Start of Block

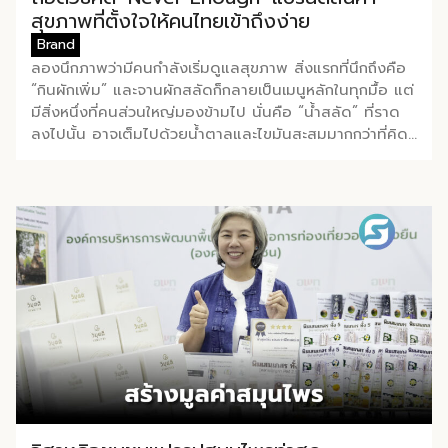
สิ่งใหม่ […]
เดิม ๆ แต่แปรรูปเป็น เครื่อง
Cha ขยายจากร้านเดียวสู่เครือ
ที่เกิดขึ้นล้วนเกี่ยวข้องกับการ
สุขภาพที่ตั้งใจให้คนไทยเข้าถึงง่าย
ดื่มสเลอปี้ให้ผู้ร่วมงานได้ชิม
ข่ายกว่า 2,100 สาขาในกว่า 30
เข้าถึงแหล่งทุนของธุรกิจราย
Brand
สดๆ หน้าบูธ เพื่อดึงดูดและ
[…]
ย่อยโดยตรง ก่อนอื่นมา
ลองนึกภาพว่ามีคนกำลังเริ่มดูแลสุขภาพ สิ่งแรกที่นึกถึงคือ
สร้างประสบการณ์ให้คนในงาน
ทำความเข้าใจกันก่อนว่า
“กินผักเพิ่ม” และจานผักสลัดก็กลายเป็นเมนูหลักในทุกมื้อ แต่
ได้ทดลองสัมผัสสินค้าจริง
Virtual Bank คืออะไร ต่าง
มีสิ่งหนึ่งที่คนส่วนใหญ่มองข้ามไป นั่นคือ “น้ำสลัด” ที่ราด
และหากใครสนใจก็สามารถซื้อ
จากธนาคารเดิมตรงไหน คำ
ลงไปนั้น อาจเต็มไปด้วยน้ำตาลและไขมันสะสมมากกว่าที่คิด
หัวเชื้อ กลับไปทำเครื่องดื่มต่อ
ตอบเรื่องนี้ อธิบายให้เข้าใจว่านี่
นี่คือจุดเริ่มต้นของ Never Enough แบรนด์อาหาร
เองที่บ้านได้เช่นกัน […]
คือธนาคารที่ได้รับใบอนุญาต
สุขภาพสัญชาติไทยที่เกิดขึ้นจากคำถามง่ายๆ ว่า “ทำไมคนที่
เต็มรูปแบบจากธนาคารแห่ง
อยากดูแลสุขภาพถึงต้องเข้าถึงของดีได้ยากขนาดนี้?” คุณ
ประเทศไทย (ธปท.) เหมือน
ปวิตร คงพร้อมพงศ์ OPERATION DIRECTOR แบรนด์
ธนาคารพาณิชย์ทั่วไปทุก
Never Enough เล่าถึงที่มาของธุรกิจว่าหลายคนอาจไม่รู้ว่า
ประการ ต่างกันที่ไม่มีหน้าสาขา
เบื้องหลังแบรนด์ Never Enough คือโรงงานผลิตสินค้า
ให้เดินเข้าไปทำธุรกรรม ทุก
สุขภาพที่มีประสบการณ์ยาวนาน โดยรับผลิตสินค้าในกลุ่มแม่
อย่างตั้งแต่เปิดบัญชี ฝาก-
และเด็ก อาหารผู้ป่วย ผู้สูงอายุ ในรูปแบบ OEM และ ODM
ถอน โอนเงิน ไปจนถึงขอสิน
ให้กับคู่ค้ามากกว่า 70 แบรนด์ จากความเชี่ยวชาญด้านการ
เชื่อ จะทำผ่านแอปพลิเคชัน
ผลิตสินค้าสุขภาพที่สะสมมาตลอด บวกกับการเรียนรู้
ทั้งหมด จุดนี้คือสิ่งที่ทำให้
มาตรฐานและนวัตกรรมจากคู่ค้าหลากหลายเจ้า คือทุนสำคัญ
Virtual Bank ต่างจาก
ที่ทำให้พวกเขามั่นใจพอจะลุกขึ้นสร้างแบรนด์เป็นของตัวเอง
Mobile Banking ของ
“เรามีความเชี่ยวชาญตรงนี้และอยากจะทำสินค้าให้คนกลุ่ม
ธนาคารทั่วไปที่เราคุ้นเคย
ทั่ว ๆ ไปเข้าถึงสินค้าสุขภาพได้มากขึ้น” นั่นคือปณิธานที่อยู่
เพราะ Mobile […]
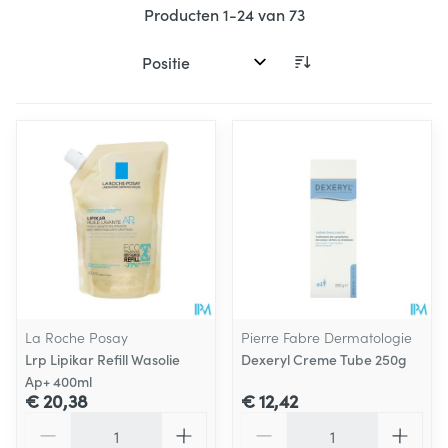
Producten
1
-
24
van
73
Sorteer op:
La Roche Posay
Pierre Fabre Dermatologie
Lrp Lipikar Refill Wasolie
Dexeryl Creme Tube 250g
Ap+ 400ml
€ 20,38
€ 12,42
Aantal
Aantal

End of Block

The copy must match each record exactly, apart from the images, which stay out.

WRITTEN RESPONSE:
สิ่งใหม่ […]
เดิม ๆ แต่แปรรูปเป็น เครื่อง
Cha ขยายจากร้านเดียวสู่เครือ
ที่เกิดขึ้นล้วนเกี่ยวข้องกับการ
สุขภาพที่ตั้งใจให้คนไทยเข้าถึงง่าย
ดื่มสเลอปี้ให้ผู้ร่วมงานได้ชิม
ข่ายกว่า 2,100 สาขาในกว่า 30
เข้าถึงแหล่งทุนของธุรกิจราย
Brand
สดๆ หน้าบูธ เพื่อดึงดูดและ
[…]
ย่อยโดยตรง ก่อนอื่นมา
ลองนึกภาพว่ามีคนกำลังเริ่มดูแลสุขภาพ สิ่งแรกที่นึกถึงคือ
สร้างประสบการณ์ให้คนในงาน
ทำความเข้าใจกันก่อนว่า
“กินผักเพิ่ม” และจานผักสลัดก็กลายเป็นเมนูหลักในทุกมื้อ แต่
ได้ทดลองสัมผัสสินค้าจริง
Virtual Bank คืออะไร ต่าง
มีสิ่งหนึ่งที่คนส่วนใหญ่มองข้ามไป นั่นคือ “น้ำสลัด” ที่ราด
และหากใครสนใจก็สามารถซื้อ
จากธนาคารเดิมตรงไหน คำ
ลงไปนั้น อาจเต็มไปด้วยน้ำตาลและไขมันสะสมมากกว่าที่คิด
หัวเชื้อ กลับไปทำเครื่องดื่มต่อ
ตอบเรื่องนี้ อธิบายให้เข้าใจว่านี่
นี่คือจุดเริ่มต้นของ Never Enough แบรนด์อาหาร
เองที่บ้านได้เช่นกัน […]
คือธนาคารที่ได้รับใบอนุญาต
สุขภาพสัญชาติไทยที่เกิดขึ้นจากคำถามง่ายๆ ว่า “ทำไมคนที่
เต็มรูปแบบจากธนาคารแห่ง
อยากดูแลสุขภาพถึงต้องเข้าถึงของดีได้ยากขนาดนี้?” คุณ
ประเทศไทย (ธปท.) เหมือน
ปวิตร คงพร้อมพงศ์ OPERATION DIRECTOR แบรนด์
ธนาคารพาณิชย์ทั่วไปทุก
Never Enough เล่าถึงที่มาของธุรกิจว่าหลายคนอาจไม่รู้ว่า
ประการ ต่างกันที่ไม่มีหน้าสาขา
เบื้องหลังแบรนด์ Never Enough คือโรงงานผลิตสินค้า
ให้เดินเข้าไปทำธุรกรรม ทุก
สุขภาพที่มีประสบการณ์ยาวนาน โดยรับผลิตสินค้าในกลุ่มแม่
อย่างตั้งแต่เปิดบัญชี ฝาก-
และเด็ก อาหารผู้ป่วย ผู้สูงอายุ ในรูปแบบ OEM และ ODM
ถอน โอนเงิน ไปจนถึงขอสิน
ให้กับคู่ค้ามากกว่า 70 แบรนด์ จากความเชี่ยวชาญด้านการ
เชื่อ จะทำผ่านแอปพลิเคชัน
ผลิตสินค้าสุขภาพที่สะสมมาตลอด บวกกับการเรียนรู้
ทั้งหมด จุดนี้คือสิ่งที่ทำให้
มาตรฐานและนวัตกรรมจากคู่ค้าหลากหลายเจ้า คือทุนสำคัญ
Virtual Bank ต่างจาก
ที่ทำให้พวกเขามั่นใจพอจะลุกขึ้นสร้างแบรนด์เป็นของตัวเอง
Mobile Banking ของ
“เรามีความเชี่ยวชาญตรงนี้และอยากจะทำสินค้าให้คนกลุ่ม
ธนาคารทั่วไปที่เราคุ้นเคย
ทั่ว ๆ ไปเข้าถึงสินค้าสุขภาพได้มากขึ้น” นั่นคือปณิธานที่อยู่
เพราะ Mobile […]
Producten
1
-
24
van
73
Sorteer op:
La Roche Posay
Pierre Fabre Dermatologie
Lrp Lipikar Refill Wasolie
Dexeryl Creme Tube 250g
Ap+ 400ml
€ 20,38
€ 12,42
Aantal
Aantal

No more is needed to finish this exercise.